On 2020-05-22 16:30, Steve Grubb wrote:
Hello,

I am working on our application whitelisting daemon. It uses the rpmdb to
derive trust in what's on disk. If we use the whole rpmdb, then the number of
files is large. So, to prune the amount of entries in the trust db down to a
reasonable number, I thought we could jettison anything in /usr/share.

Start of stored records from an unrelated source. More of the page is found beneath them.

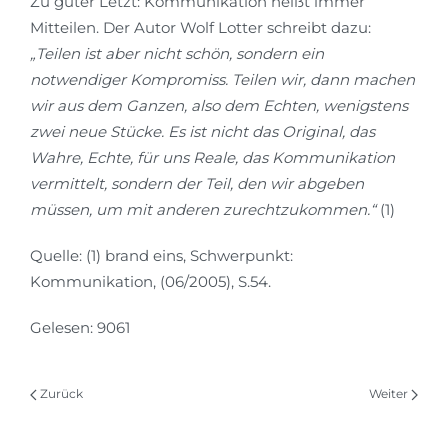
Zu guter Letzt: Kommunikation heißt immer
Mitteilen. Der Autor Wolf Lotter schreibt dazu:
„
Teilen ist aber nicht schön, sondern ein
notwendiger Kompromiss. Teilen wir, dann machen
wir aus dem Ganzen, also dem Echten, wenigstens
zwei neue Stücke. Es ist nicht das Original, das
Wahre, Echte, für uns Reale, das Kommunikation
vermittelt, sondern der Teil, den wir abgeben
müssen, um mit anderen zurechtzukommen.“
(1)
Quelle: (1) brand eins, Schwerpunkt:
Kommunikation, (06/2005), S.54.
Gelesen: 9061
Zurück
Weiter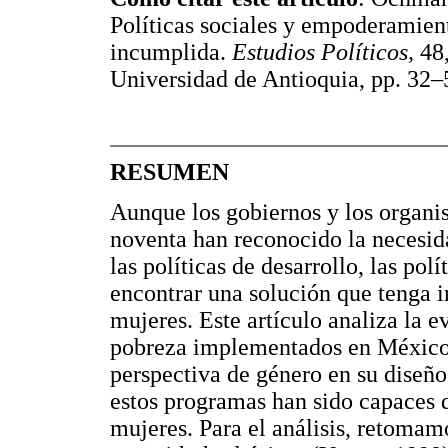
Políticas sociales y empoderamien
incumplida.
Estudios Políticos,
48,
Universidad de Antioquia, pp. 32
RESUMEN
Aunque los gobiernos y los organi
noventa han reconocido la necesida
las políticas de desarrollo, las pol
encontrar una solución que tenga i
mujeres. Este artículo analiza la 
pobreza implementados en México 
perspectiva de género en su diseño
estos programas han sido capaces 
mujeres. Para el análisis, retoma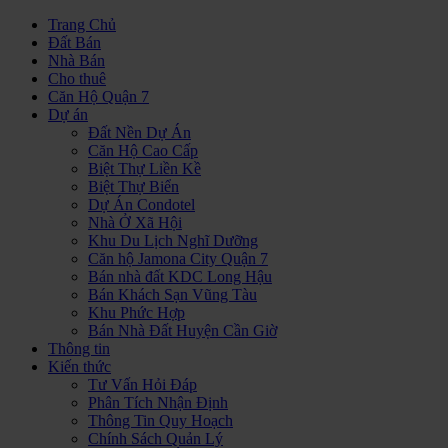
Trang Chủ
Đất Bán
Nhà Bán
Cho thuê
Căn Hộ Quận 7
Dự án
Đất Nền Dự Án
Căn Hộ Cao Cấp
Biệt Thự Liền Kề
Biệt Thự Biển
Dự Án Condotel
Nhà Ở Xã Hội
Khu Du Lịch Nghĩ Dưỡng
Căn hộ Jamona City Quận 7
Bán nhà đất KDC Long Hậu
Bán Khách Sạn Vũng Tàu
Khu Phức Hợp
Bán Nhà Đất Huyện Cần Giờ
Thông tin
Kiến thức
Tư Vấn Hỏi Đáp
Phân Tích Nhận Định
Thông Tin Quy Hoạch
Chính Sách Quản Lý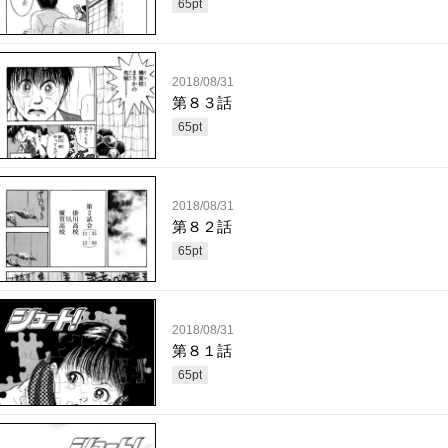
65
pt
2018/08/31
第８３話
65
pt
2018/08/31
第８２話
65
pt
2018/08/31
第８１話
65
pt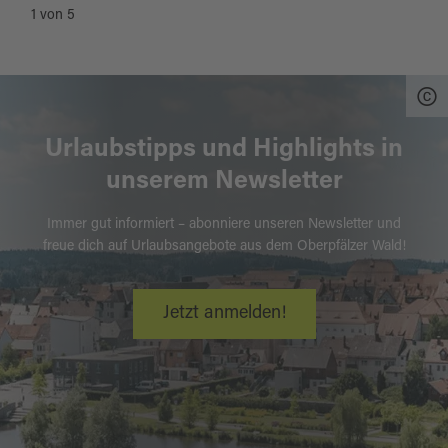
1
von
5
Urlaubstipps und Highlights in
unserem Newsletter
Immer gut informiert – abonniere unseren Newsletter und
freue dich auf Urlaubsangebote aus dem Oberpfälzer Wald!
Jetzt anmelden!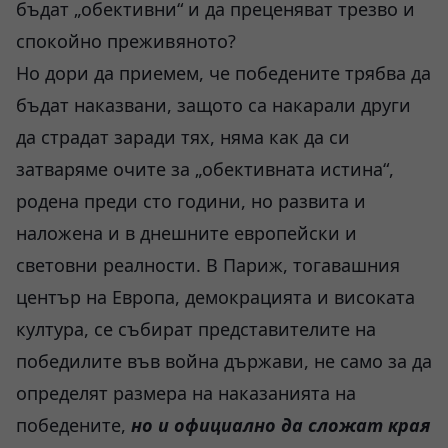
бъдат „обективни“ и да преценяват трезво и
спокойно преживяното?
Но дори да приемем, че победените трябва да
бъдат наказвани, защото са накарали други
да страдат заради тях, няма как да си
затваряме очите за „обективната истина“,
родена преди сто години, но развита и
наложена и в днешните европейски и
световни реалности. В Париж, тогавашния
център на Европа, демокрацията и високата
култура, се събират представителите на
победилите във война държави, не само за да
определят размера на наказанията на
победените,
но и официално да сложат края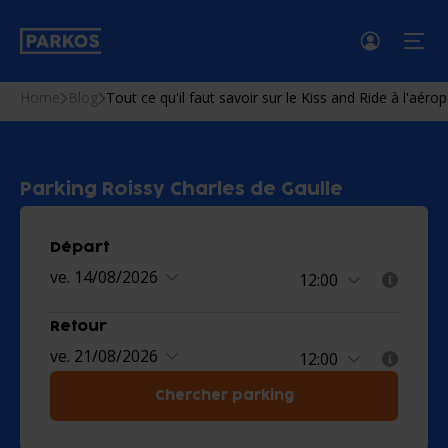
menu
Home
Blog
Tout ce qu'il faut savoir sur le Kiss and Ride à l'aéro
Parking Roissy Charles de Gaulle
Départ
ve. 14/08/2026
Retour
ve. 21/08/2026
Chercher parking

According to the Filesystem Hierarchy Standard [1] it says this about /usr/
share:

The /usr/share hierarchy is for all read-only architecture independent data
files.

But what I'm finding in practice is that cinnamon places its javascript there,
there are libexec dirs that contain executable code, there are python and
byte compiled python over there. In short, the system doesn't work because
critical executables are in /usr/share.

The question is what should be done about this? Do we care that things are in
/usr/share that are not following the Filesystem Hierarchy Standard? If we
do, what is the proper fix this this? Should bz be opened against each
component?

Does "read-only architecture independent data" mean the files must not be programs? Javascript, Python scripts and Python bytecode are all read-only and architecture independent. And everything on disk is data. The document you linked explicitly gives troff macros and "perl" as examples of what goes in /usr/share/.

IMO, /usr/share/ would be a better place for *all* pure-Python modules than /usr/lib/, where they are now. The main reason they weren't moved is that the move would cause a lot of disruption.